Instructions to follow:
Within the entries below, the lines from the one with "Search terms involving" through the one with "authorization requirements under the 90-day" are to be set down exactly, both ends kept.

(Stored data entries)
::::::::

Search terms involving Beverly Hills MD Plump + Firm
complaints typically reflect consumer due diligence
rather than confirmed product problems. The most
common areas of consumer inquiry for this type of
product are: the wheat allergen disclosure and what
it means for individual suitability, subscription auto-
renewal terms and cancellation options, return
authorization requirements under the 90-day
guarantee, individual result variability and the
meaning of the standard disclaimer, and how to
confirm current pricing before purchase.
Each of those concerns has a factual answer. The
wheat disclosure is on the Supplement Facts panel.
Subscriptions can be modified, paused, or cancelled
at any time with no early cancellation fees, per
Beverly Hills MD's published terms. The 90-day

::::::::

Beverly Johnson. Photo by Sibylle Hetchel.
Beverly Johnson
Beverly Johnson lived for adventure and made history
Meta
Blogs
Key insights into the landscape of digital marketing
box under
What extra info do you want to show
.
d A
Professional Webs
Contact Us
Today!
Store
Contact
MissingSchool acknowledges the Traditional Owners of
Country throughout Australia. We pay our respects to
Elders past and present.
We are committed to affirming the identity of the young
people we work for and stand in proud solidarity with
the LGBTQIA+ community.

::::::::

Expected answer:
Search terms involving Beverly Hills MD Plump + Firm
complaints typically reflect consumer due diligence
rather than confirmed product problems. The most
common areas of consumer inquiry for this type of
product are: the wheat allergen disclosure and what
it means for individual suitability, subscription auto-
renewal terms and cancellation options, return
authorization requirements under the 90-day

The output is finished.